Exemple emblématique, des "friches culturelles" apparaissent par dizaines dans les grandes villes françaises et leurs environs. Ces grands espaces désaffectés - ancien hôpital comme les Grands Voisins à Paris, ex-usine comme la Halle Papin à Pantin (Seine-Saint-Denis) - sont loués pour un temps limités à des acteurs souvent associatifs ou culturels.
"On a une quinzaine de biens de ce type - entrepôts, gares - qui nous appartiennent et dont on n'a plus un usage immédiat", explique à l'AFP Benoît Quignon, directeur général de la filiale immobilière de la SNCF.
Le géant ferroviaire est aussi un géant immobilier: il s'agit du deuxième propriétaire foncier français. Il a particulièrement investi l'urbanisme temporaire: après avoir réinventé en halle gastronomique un espace de tri postal près de la Gare de Lyon - l'un des projets "Ground Countrol" -, il a inauguré cet été la "Cité Fertile" dans une ancienne gare de fret à Pantin.
"On fixe les règles du jeu au départ: ça peut durer six mois, neuf mois, la Cité Fertile c'est trois ans", précise M. Quignon. "On choisit le projet qui correspond le mieux aux enjeux du site. Parfois on a des idées qui sont géniales, mais on sent que l'équipe en face est un peu faible sur les enjeux budgétaires".
Sans déconnecter ses projets de la réalité économique, la SNCF affiche moins une logique d'investissement financier que d'optimisation d'un large patrimoine désaffecté.
"Au départ, c'était une manière de gérer les sollicitations qui sont très nombreuses", de la part d'acteurs demandant à occuper ces terrains, explique M. Quignon. "Et puis, on a une responsabilité d'entreprise: que ce que l'on a construit pour le pays, on se doit de le conserver et de le valoriser".
Le discours de la SNCF est représentatif de l'approche française du phénomène: il reste le fait d'acteurs publics qui préfèrent évoquer des enjeux d'intérêt général - mixité sociale, animation urbaine -, plutôt qu'économiques.
Tâter le terrain
A part la SNCF, les terrains appartiennent aux collectivités locales: c'est le cas de la soixantaine de lieux recensés en région parisienne, ou, ailleurs, d'endroits comme la friche Lamartine à Lyon.
Par contraste, le Royaume-Uni a vu la promotion immobilière prendre en main ce phénomène, y trouvant un intérêt économique dans un contexte d'effondrement du foncier à la suite de la crise de la fin des années 2000.
"On a eu ça pas mal sur le marché londonien: des promoteurs sont spécialisés et utilisent l'urbanisme temporaire pour rendre des terrains viables commercialement", explique à l'AFP l'urbaniste Lauren Andres, de l'université de Birmingham.

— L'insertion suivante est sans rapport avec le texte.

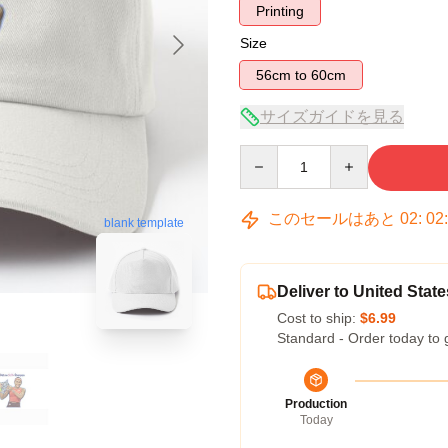
Printing
Size
56cm to 60cm
サイズガイドを見る
Quantity
このセールはあと
02
:
02
blank template
Deliver to United State
Cost to ship:
$6.99
Standard - Order today to 
Production
Today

"Des petites entreprises n'ont pas les ressources financières pour acheter d'immenses terrains", ajoute-t-elle. "Elles prennent le risque d'aller sur des terrains plus difficiles, dans des quartiers pas forcément centraux, marqués par une forte proportion de logements sociaux".
En y accueillant d'entrée des occupants temporaires, le promoteur résout non seulement des problèmes d'entretien ou de sécurité, mais il tâte le terrain sur l'usage définitif du site et prépare l'esprit des riverains pour limiter les contestations éventuelles.
"La grosse différence, qui fait que ça met plus longtemps à s'implanter en France, c'est que l'aménagement y est très régulé alors que le promoteur reste roi en Grande-Bretagne", avance Mme Andres.
Quelques rares acteurs privés se spécialisent toutefois dans cette stratégie en France. C'est le cas du promoteur Novaxia, qui porte une trentaine de projets de ce type et présentait en juin son travail sur un immeuble parisien du XVIIIe siècle; il accueille start-ups et associations avant d'être transformé d'ici à 2021 en hôtel de luxe.
"Un bâtiment vide perd de sa valeur, pourquoi laisser des locaux vacants deux ou trois ans?", soulignait à cette occasion son président, Joachim Azan.
"L'immobilier aujourd'hui est très cher, on a atteint un point haut: l'enjeu des prochaines années, ça va être de créer de la valeur différemment", concluait-il. "C'est une question de business model qui doit être complétement revu".